BEYOND THE GRADEBOOK: ASSESSING LARGE STUDENT COHORTS AND REIMAGINING THE FUTURE OF ASSESSMENT IN THE AGE OF AI

Authors

Keywords:

Large-scale teaching, artificial intelligence, assessment design, student engagement, academic integrity

Abstract

 

How does academic integrity shift in an era where Artificial Intelligence (AI) generated text is increasingly difficult to distinguish from student-authored work?  How do we design assessments that remain meaningful and engaging for thousands of students?
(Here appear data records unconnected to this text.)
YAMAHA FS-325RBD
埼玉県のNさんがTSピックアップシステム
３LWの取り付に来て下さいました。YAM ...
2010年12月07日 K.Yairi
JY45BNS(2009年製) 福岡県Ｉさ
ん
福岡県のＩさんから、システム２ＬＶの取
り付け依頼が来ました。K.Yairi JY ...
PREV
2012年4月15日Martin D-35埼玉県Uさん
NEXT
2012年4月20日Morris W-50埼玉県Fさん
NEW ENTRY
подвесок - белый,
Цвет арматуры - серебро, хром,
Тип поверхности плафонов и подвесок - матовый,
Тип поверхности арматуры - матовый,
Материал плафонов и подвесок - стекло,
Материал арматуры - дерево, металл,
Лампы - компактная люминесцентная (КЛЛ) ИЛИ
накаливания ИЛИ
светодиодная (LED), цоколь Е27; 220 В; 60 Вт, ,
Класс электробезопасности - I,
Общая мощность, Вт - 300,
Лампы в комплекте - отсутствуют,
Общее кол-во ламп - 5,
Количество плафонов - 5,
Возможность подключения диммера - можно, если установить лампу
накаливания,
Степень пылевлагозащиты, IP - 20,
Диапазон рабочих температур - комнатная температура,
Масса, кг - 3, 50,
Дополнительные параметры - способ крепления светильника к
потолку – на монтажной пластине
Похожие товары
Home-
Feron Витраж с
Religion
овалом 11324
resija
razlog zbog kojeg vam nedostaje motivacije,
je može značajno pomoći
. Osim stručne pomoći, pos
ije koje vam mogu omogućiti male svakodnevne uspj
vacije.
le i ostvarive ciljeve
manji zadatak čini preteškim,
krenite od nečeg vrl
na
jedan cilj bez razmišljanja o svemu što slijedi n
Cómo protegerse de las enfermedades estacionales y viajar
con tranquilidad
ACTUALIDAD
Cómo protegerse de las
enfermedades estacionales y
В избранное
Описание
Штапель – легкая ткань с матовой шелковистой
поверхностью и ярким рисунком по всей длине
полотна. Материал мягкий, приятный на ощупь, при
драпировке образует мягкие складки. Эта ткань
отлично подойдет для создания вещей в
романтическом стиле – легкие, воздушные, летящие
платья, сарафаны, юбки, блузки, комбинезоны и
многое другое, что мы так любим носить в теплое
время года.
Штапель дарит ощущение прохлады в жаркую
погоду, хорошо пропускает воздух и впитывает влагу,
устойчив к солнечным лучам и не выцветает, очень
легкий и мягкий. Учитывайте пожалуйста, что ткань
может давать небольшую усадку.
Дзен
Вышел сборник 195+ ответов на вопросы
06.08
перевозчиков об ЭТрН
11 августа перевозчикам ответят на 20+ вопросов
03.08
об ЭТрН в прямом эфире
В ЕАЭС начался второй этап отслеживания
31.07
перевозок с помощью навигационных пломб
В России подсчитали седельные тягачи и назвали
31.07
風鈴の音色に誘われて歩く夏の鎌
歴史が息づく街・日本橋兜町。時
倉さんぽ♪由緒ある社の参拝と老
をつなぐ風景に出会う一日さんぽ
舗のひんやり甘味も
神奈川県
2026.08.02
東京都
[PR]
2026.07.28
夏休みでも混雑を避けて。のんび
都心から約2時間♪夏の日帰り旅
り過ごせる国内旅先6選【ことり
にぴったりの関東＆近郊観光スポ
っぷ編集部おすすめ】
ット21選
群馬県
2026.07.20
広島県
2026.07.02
The University of Melbourne’s first year subject; Today’s Science, Tomorrow’s World, Australia’s largest undergraduate science subject, has provided a unique opportunity to investigate these questions at scale.  Since launching in 2022, the subject has enrolled over 13,000 students across Semesters 1 and 2, supported each year by more than 70 tutors and 25 academic staff.

 

Our results draw on diverse datasets, including Turnitin AI detection and plagiarism scores, Learning Management System (LMS) engagement metrics, student reflections, feedback surveys, tutor evaluations, and assessment rubric data.  We examined trends in engagement, academic integrity, and student experience to identify practical implications for large-scale assessment.  Rubric-level analysis explores how AI-assisted submissions perform across different types of assessment criteria, from factual explanation to those demanding originality and critical thinking.  Several patterns emerged across semesters.  While AI detection tools provided useful signals, manual review was essential to ensure fair interpretation.  Online engagement metrics showed varied alignment with the quality and originality of submitted work, suggesting a more complex relationship than expected.  Structured reflection and AI-based interpretation tasks encouraged deeper thinking but proved most effective when supported by clear scaffolding and active tutor guidance.  What we have learned continues to inform our approach to assessment, workshop facilitation, and tutor training in large cohorts.

 

Our findings offer practical insights drawn from thousands of student assessments, supporting both academic integrity and the broader learning experience.  They contribute to the continuous improvement of reflective tasks, active learning activities, AI-integrated exercises, and group investigations.  This work aligns with the need for thoughtful AI integration within LMS-supported systems (Alotaibi, 2024), and supports research advocating for ethical, equitable, and sustainable approaches to AI use in science education (Almasri, 2024; Kamalov, Santandreu Calonge & Gurrib, 2023).  Our ongoing goal is to foster meaningful learning habits and develop assessment and engagement models that prioritise process over product.